New Jersey lifted what it calls a “de facto moratorium” on building new nuclear plants and plans to start a task force focusing on expanding the power source, as Democrats in nearby New York consider potentially halting nuclear development altogether.
New Jersey Gov. Mikie Sherrill (D), who signed the bill into law Wednesday, tied the move to energy affordability, an issue she and many other state leaders have homed in on in recent months as consumers grapple with higher electricity prices.
“For costs to come down, we need more energy supply,” Sherrill said in a statement. “By lifting outdated barriers and bringing together leaders across government, industry, and labor, we’re setting the stage for our state to pursue new advanced nuclear power.”
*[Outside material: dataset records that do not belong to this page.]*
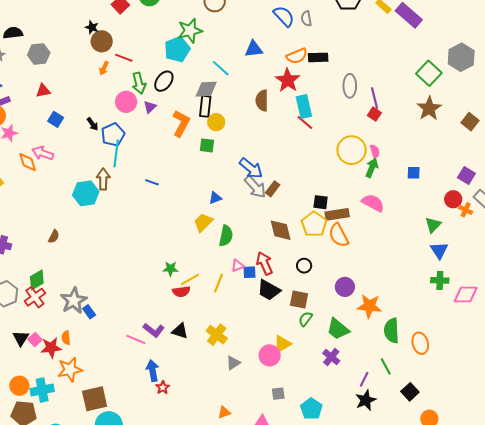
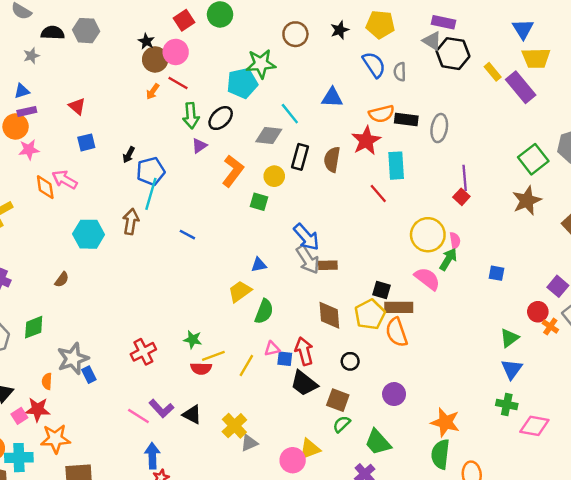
gray hexagon: (39, 54) -> (86, 31), moved
gray ellipse: (350, 86) -> (439, 128), moved
red triangle: (43, 91) -> (77, 106), turned 42
pink circle: (126, 102) -> (176, 52), moved
black rectangle: (205, 106) -> (300, 157), moved
cyan rectangle: (304, 106) -> (396, 166), moved
blue square: (56, 119) -> (86, 142), turned 35
black arrow: (93, 124) -> (129, 155), turned 56
brown rectangle: (273, 189) -> (328, 265), turned 42
cyan hexagon: (86, 193) -> (89, 234), moved
pink semicircle: (373, 203) -> (427, 279), moved
red cross: (35, 297) -> (143, 352), moved
orange star: (369, 306) -> (445, 422), moved
orange semicircle: (66, 338) -> (47, 381), moved
pink square: (35, 339) -> (19, 416), moved
gray triangle: (233, 363) -> (249, 443), moved

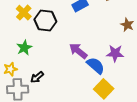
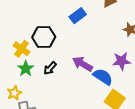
yellow cross: (24, 13) -> (22, 49), moved
black arrow: (37, 77) -> (50, 68), moved

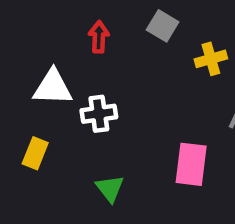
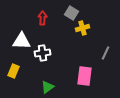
yellow cross: (211, 59) -> (82, 28), moved
green triangle: (110, 188) -> (48, 87), turned 32

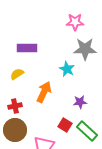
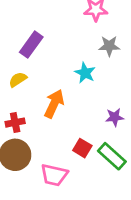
purple rectangle: (27, 48) -> (31, 45), turned -54
gray star: (85, 49) -> (109, 46), size x0.7
purple star: (80, 102) -> (115, 117), moved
The state’s 1973 law didn’t explicitly ban new nuclear projects. However, a project’s plan for getting rid of radioactive waste needed to follow standards from the Nuclear Regulatory Commission, which Sherrill’s office called “an outdated standard that cannot be met.” Under the new law, the head of the state’s Department of Environmental Protection can “approve permits based on safe, NRC-compliant waste storage,” according to Sherrill’s office.
While New Jersey is the latest in a line of states to repeal their moratoriums on new nuclear development in recent years, the state’s repeal stands in some contrast with New York, where some Democrats want to see the state impose a new moratorium.
New York Gov. Kathy Hochul (D) has grown increasingly bullish on nuclear and recently raised the state’s target for nuclear energy to 5 gigawatts from 1 gigawatt. State Sen. Kevin Parker (D), chair of the chamber’s energy and telecommunications committee, said he’s planning to propose legislation that would implement a two-year moratorium on nuclear projects.
States around the country are accepting nuclear power more broadly. Illinois lifted the last part of its ban on nuclear power at the beginning of this year, and West Virginia, Wisconsin, and Kentucky all repealed their bans within the last decade. Kentucky’s restrictions were similar to New Jersey’s in that the state changed the requirement that nuclear power facilities needed to have plans for permanently disposing of waste.
In late March, the governors of Massachusetts, Rhode Island, Connecticut, Maine, New Hampshire, and Vermont all issued a group statement saying they want to explore developing advanced nuclear projects.
Several states—including two-thirds of the states that signed the joint statement—still have nuclear moratoriums, according to the Nuclear Energy Institute and the Department of Energy, including Massachusetts, Maine, Vermont, Rhode Island, Oregon, California, Hawaii, and Minnesota. New York has a very limited moratorium that bans new nuclear development in a few counties in the Long Island area.
The bill New Jersey’s Sherrill signed into law calls nuclear power “a zero-emissions and highly reliable source of baseload energy” and mentions how nuclear power is “almost always capable of delivering power to the grid, regardless of weather and other external factors.”
“The regional electric grid is facing unprecedented load growth driven by rising demand and constraints on new supply entry that risks grid reliability for New Jersey ratepayers,” the act, which went into effect immediately, states. “Current low capacity has resulted in record-high capacity market clearing prices, which are being passed on to ratepayers and exacerbating the State’s energy affordability crisis.”